Work to be completed: Output every entry below word for word, minus the images.

Items listed in a dataset:
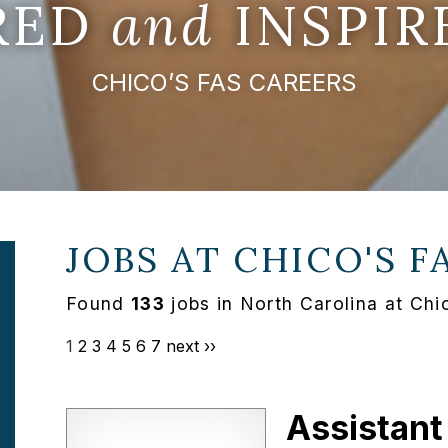
IRED
and
INSPIR
CHICO’S FAS CAREERS
JOBS AT
CHICO'S F
Found
133
jobs in North Carolina at Chi
1
2
3
4
5
6
7
next ››
Assistant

Solution:
IRED
and
INSPIR
CHICO’S FAS CAREERS
JOBS AT
CHICO'S F
Found
133
jobs in North Carolina at Chi
1
2
3
4
5
6
7
next ››
Assistant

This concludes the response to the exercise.